A typical dairy farm in India
Dairy farmers in India are in crisis. High input prices and declining milk prices have pushed them to the wall. But the consumer prices remain firm, showing no signs of declining.
When NCP leader Praful Patel said in Parliament during the debate on FDI in retail how in Baramati in Maharashtra, agriculture minister Sharad Pawar had ensured that dairy farmers got a minimum prices of Rs 20 per litre for milk, I was amused. This is not a fair price, but a depressed price being paid to farmers. All cooperatives and private plants are paying around the same to mil producers.
Saddled with huge stocks of skimmed milk powder, and with a weak export demand, the dairy industry is trying to minimise its losses. It is therefore passing on the losses to primary producers. Now such a situation is not peculiar only to India. Let us therefore try to understand how the international community reacted to a dip in prices.

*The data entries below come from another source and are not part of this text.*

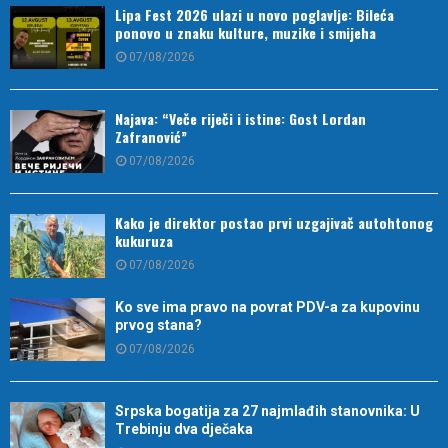
Lipa Fest 2026 ulazi u novo poglavlje: Bileća
ponovo u znaku kulture, muzike i smijeha
07/08/2026
Najava: “Veče riječi i istine: Gost Lordan
Zafranović”
07/08/2026
Kako je direktor postao prvi uzgajivač autohtonog
kukuruza
07/08/2026
Ko sve ima pravo na povrat PDV-a za kupovinu
prvog stana?
07/08/2026
Srpska bogatija za 27 najmlađih stanovnika: U
Trebinju dva dječaka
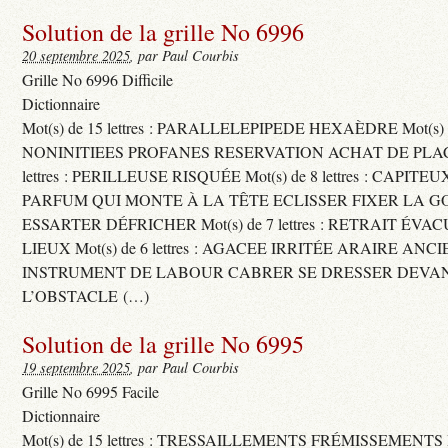
Solution de la grille No 6996
20 septembre 2025
, par Paul Courbis
Grille No 6996 Difficile
Dictionnaire
Mot(s) de 15 lettres : PARALLELEPIPEDE HEXAÈDRE Mot(s) de 
NONINITIEES PROFANES RESERVATION ACHAT DE PLACES
lettres : PERILLEUSE RISQUÉE Mot(s) de 8 lettres : CAPI
PARFUM QUI MONTE À LA TÊTE ECLISSER FIXER LA G
ESSARTER DÉFRICHER Mot(s) de 7 lettres : RETRAIT ÉV
LIEUX Mot(s) de 6 lettres : AGACEE IRRITÉE ARAIRE ANC
INSTRUMENT DE LABOUR CABRER SE DRESSER DEVA
L’OBSTACLE (…)
Solution de la grille No 6995
19 septembre 2025
, par Paul Courbis
Grille No 6995 Facile
Dictionnaire
Mot(s) de 15 lettres : TRESSAILLEMENTS FRÉMISSEMENTS M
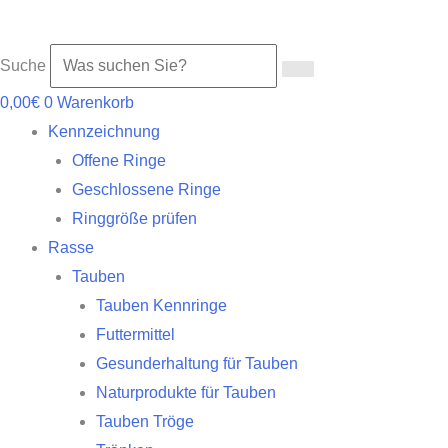
Suche
0,00
€
0
Warenkorb
Kennzeichnung
Offene Ringe
Geschlossene Ringe
Ringgröße prüfen
Rasse
Tauben
Tauben Kennringe
Futtermittel
Gesunderhaltung für Tauben
Naturprodukte für Tauben
Tauben Tröge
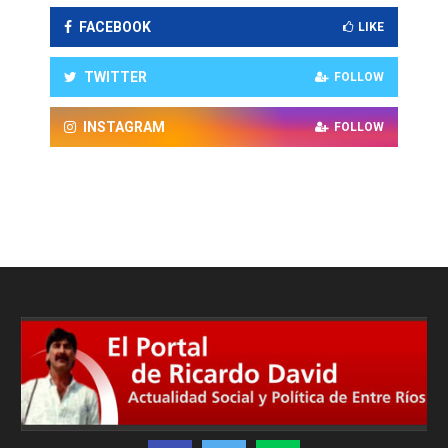
FACEBOOK
LIKE
TWITTER
FOLLOW
INSTAGRAM
FOLLOW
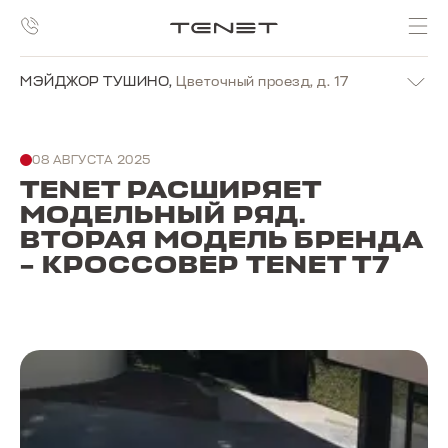
МЭЙДЖОР ТУШИНО
,
Цветочный проезд, д. 17
08 АВГУСТА 2025
TENET РАСШИРЯЕТ
МОДЕЛЬНЫЙ РЯД.
ВТОРАЯ МОДЕЛЬ БРЕНДА
– КРОССОВЕР TENET T7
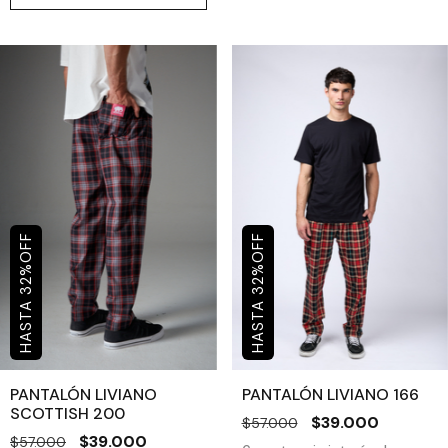
OFF
OFF
%
%
32
32
PANTALÓN LIVIANO
PANTALÓN LIVIANO 166
SCOTTISH 200
$39.000
$57.000
$39.000
$57.000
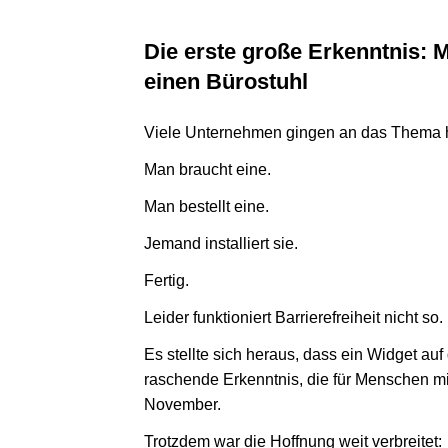
Die erste große Erkennt­nis: M
einen Bürostuhl
Viele Unter­neh­men gingen an das Thema 
Man braucht eine.
Man bestellt eine.
Jemand instal­liert sie.
Fertig.
Leider funk­tio­niert Barriere­freiheit nicht so.
Es stellte sich heraus, dass ein Widget auf d
ra­schende Erkennt­nis, die für Men­schen m
November.
Trotz­dem war die Hoff­nung weit verbreitet:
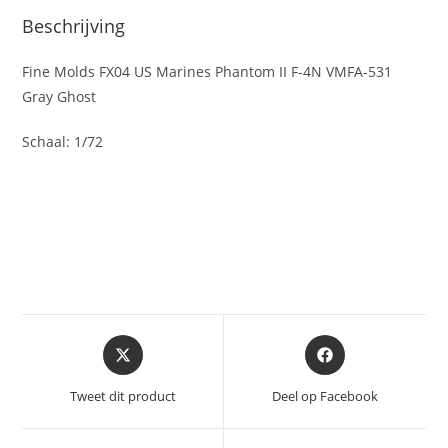
Beschrijving
Fine Molds FX04 US Marines Phantom II F-4N VMFA-531
Gray Ghost
Schaal: 1/72
Opent
Opent
in
in
een
een
Tweet dit product
Deel op Facebook
nieuw
nieuw
venster
venster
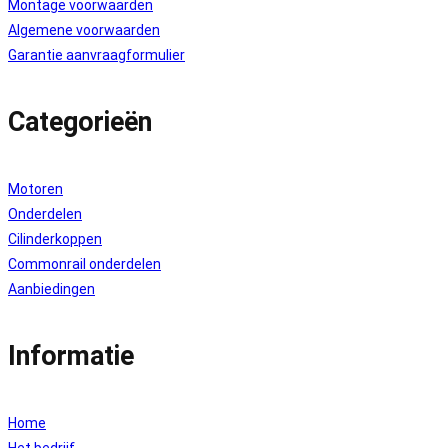
Montage voorwaarden
Algemene voorwaarden
Garantie aanvraagformulier
Categorieën
Motoren
Onderdelen
Cilinderkoppen
Commonrail onderdelen
Aanbiedingen
Informatie
Home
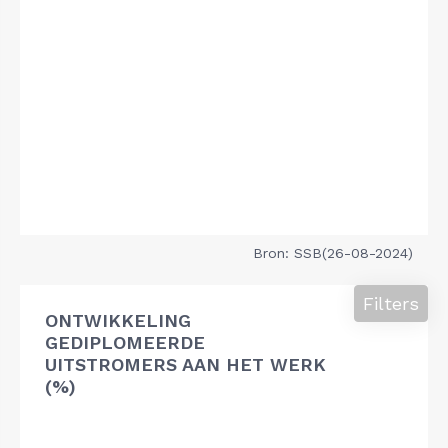
Bron: SSB(26-08-2024)
Filters
ONTWIKKELING
GEDIPLOMEERDE
UITSTROMERS AAN HET WERK
(%)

In 2009, about 20 per cent of 1,800 dairy farms in California, for instance, had shut down unable to survive at times of higher feed and transportation costs. Similarly, in 2009, when international milk prices had dipped to a low, the European Union defied the World Trade Organisation (WTO) and reintroduced milk subsidies. It provided Rs 3,600 crore in subsidies to its dairy farmers to offset the losses incurred.
While US/EU have always made efforts to rescue their dairy farmers, I have never understood the rationale of letting domestic dairy farmers shut down when farm prices fall for no fault of theirs. With private and cooperative dairy industry reducing the milk prices to Rs 20.50 a litre, it is certainly uneconomical to maintain a dairy herd. In Punjab, Gujarat, Maharashtra and Rajasthan, quite a large number of dairy farmers have opted out.
Let us see how Europe coped up with the crisis. In European Union, there are 10 lakh dairy farmers.Collectively, they produce more milk than what is produced in India or for that matter in America. As per WTO norms, EU was supposed to have phased out its burgeoning dairy subsidies. But who cares when it comes to domestic interests. EU reinstated subsidies to support milk production as well as for export when it was hit by economic recession. By doing so it has been able to capture 32 per cent of the global market for dairy products by volume.
According to the Dairy Farmers of Canada (DFA), EU dairy farmers receive subsidies to the tune of Rs 3.96 lakh crore every year.
These massive subsidies insure dairy farmers against the volatility of the markets, and at the same time enable them to dump subsidised milk onto developing countries. Looking for an export market, EU is flexing its muscle and under the proposed EU-India Free Trade Agreement (FTA) it wants milk tariffs to be slashed by 90 per cent. EU is seeing India as a big market for its milk and milk products, and all indicators are that India will open up its domestic dairy market for EU imports.
Lesser number of farms
In America, on the other hand, the number of dairy farms has come down by 61 per cent since 1992, and only 51,480 dairy farms now exist. These farms received subsidies worth Rs 27,500 crore since 2009, which in other words means a third of its milk price is subsidised. These subsidies come under several programmes: milk income loss contract payment; market loss assistance; milk income loss transitional payment; dairy economic loss assistance programme; milk marketing fees; dairy disaster assistance; and dairy indemnity.
Interestingly, cash subsidies in the US are doled out under Dairy Export Incentive Programme. EU on the other hand subsidises nearly 50 per cent of its dairy exports.
Let me also dispel another commonly held notion. In an era of market economy, it is generally believed that American/European farmers are dependent entirely on the private supply chain. It’s not so. After March 2009, EU had restarted buying surplus butter and milk from dairy farmers at an intervention price of Euro 2,218 and Euro 1,698 per tonne, respectively. In America, milk price support programme ensures that the government buys any surplus amount of cheese, butter and non-fat dry milk at a minimum price. In addition, since 2002, it has introduced a programme to distribute cash subsidies to milk producers when prices fall below a set limit. I see no reason why state governments cannot provide such subsidy support to its dairy farmers when prices fall.
It’s not as if state governments do not have resources. Punjab, for instance, had made available Rs 1250 crore in interest free loan spread over five years and on top of it gave a 15-year tax holiday to steel tycoon Laxmi Mittal for investing in the Bathinda refinery. I see no reason why it cannot rescue small dairy farmers who are gradually sinking.
Therefore, to begin with, state governments should consider subsidising the cooperatives to raise the milk procurement price to at least Rs 25 per litre. Secondly, it should also reduce the bank interest on loans taken from existing 12.5 per cent to 7 per cent.
The Centre and the state government should consider measures to rescue milk producers before they start giving up the sector leading to serious shortages and forcing India to become an importer of this vital commodity.